On a daily basis, about 600,000 barrels of crude or less flow from the Middle East to Europe and the US via the canal, while volumes from the Atlantic Basin to Asia total about 850,000 barrels a day, according to Anoop Singh, head of East of Suez tanker research at Braemar ACM Shipbroking Pte.
In addition, 400,000 barrels of naphtha go west-to-east through the waterway each day, while 300,000 barrels of middle distillates head the other way. Derived from crude, naphtha is used to make plastics and blend with gasoline, while middle distillates, also made from crude, include jet fuel and diesel.
Vessel charterers or owners who are unwilling to wait for the blockage to clear can opt to sail around South Africa, although that’s a much longer route that would take more time and boost costs. An ocean voyage from the Arabian Gulf to London takes 10 more days via the Cape of Good Hope than the canal, according to an online presentation from the World Shipping Council.
Oil analytics firm Vortexa said 10 tankers carrying 13 million barrels of crude could be affected. Oil prices rose more than 2 percent. Five LNG tankers were blocked, according to data intelligence firm Kpler. Of the five, three were bound for Asia and two for Europe, said Kpler analyst Rebecca Chia. She said that if the congestion persisted until the end of this week, it would affect the transit of 15 LNG tankers.
“It increases the risk that we might see additional port congestion in European ports in the next week,” said Lars Jensen, chief executive at SeaIntelligence Consulting.
About 30 percent of global container ship traffic and 12 percent of world trade by volume passes through the canal each day, carrying everything from fuel to consumer goods, and it is a major source of hard currency for Egypt.
Osama Rabie, chairman of the Suez Canal Authority, said the authority was trying to keep traffic flowing between waiting areas as best it could while refloating efforts continued. “Once we get this boat out, then that’s it, things will go back to normal.

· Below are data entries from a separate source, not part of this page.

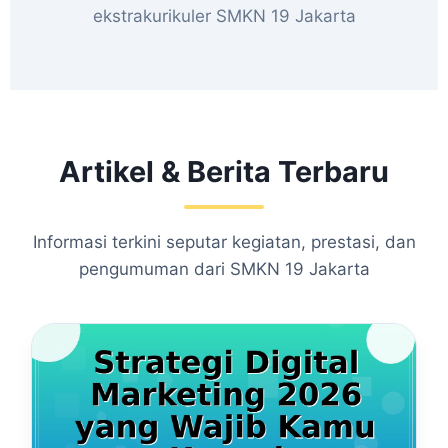
ekstrakurikuler SMKN 19 Jakarta
Artikel & Berita Terbaru
Informasi terkini seputar kegiatan, prestasi, dan
pengumuman dari SMKN 19 Jakarta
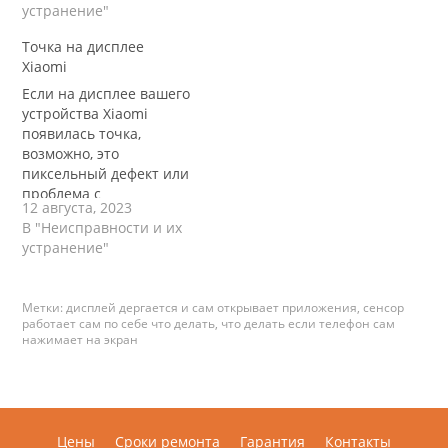
устранение"
несколько шагов, чтобы
причины и шаги,
попытаться устранить
которые вы можете
Точка на дисплее
проблему. Вот
предпринять:
Xiaomi
некоторые действия,
Загрязнение экрана или
Если на дисплее вашего
которые вы можете
сенсора: Пыль, грязь
устройства Xiaomi
предпринять:
или следы пальцев на
появилась точка,
Перезапустите
экране могут мешать
возможно, это
устройство: Простая
нормальной работе
пиксельный дефект или
перезагрузка может
сенсора. Попробуйте
проблема с
помочь устранить
очистить…
12 августа, 2023
отображением.
временные сбои
В "Неисправности и их
Попробуйте выполнить
программного
устранение"
следующие шаги:
обеспечения. Просто
Перезагрузите
выключите телефон и
устройство: Иногда
затем включите его…
Метки:
дисплей дергается и сам открывает приложения
,
сенсор
небольшие глюки могут
работает сам по себе что делать
,
что делать если телефон сам
быть устранены
нажимает на экран
простой перезагрузкой.
Проверьте наличие
обновлений: Проверьте,
нет ли доступных
обновлений для вашей
Цены
Сроки ремонта
Гарантия
Контакты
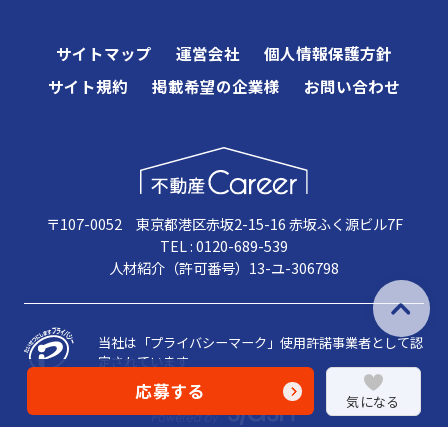
サイトマップ
運営会社
個人情報保護方針
サイト規約
掲載希望の企業様
お問い合わせ
〒107-0052 東京都港区赤坂2-15-16 赤坂ふく源ビル7F
TEL : 0120-689-539
人材紹介（許可番号）13-ユ-306798
当社は「プライバシーマーク」使用許諾事業者として認
定されています
応募する
気になる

God willing, we’ll be done today,” he said.
Many analysts expected oil prices to rise as a result.
Despite the initial worries, it appears that the effects have not been as catastrophic as predicted, and the ship has been refloated.
The giant container ship that has been blocking the Suez Canal for more than a day has been partially refloated and traffic along the fastest shipping route from Europe to Asia is expected to resume soon, port agent GAC said on Wednesday.
This has occurred earlier than expected, as many analysts believed that the process would take several days.
In addition to this, Oil prices fell more than 1 percent as fresh coronavirus lockdowns revived worries about demand for oil products, even as tug boats struggled to move a stranded container ship blocking crude oil carriers in the Suez Canal.
Brent crude futures slid 87 cents, or 1.4 percent, to $63.54 a barrel early Thursday, after jumping 6 percent overnight.
US West Texas Intermediate (WTI) crude futures dropped by $1.02, or 1.7 percent, to $60.16 a barrel, after climbing 5.9 percent overnight.
Prices, which tumbled earlier in the week on worries about tighter pandemic curbs in Europe and vaccine delays stalling fuel demand growth, sharply reversed on Wednesday on news of the grounding in the Suez Canal, potentially blocking 10 tankers carrying 13 million barrels of oil.
The feared rapid increase of oil prices, did not occur, due to external factors like the ongoing pandemic concerns. Now, with the ship finally being moved and traffic soon to resume, it appears that Oil prices will not increase any further, and world trade will resume as normal, suffering limited effects.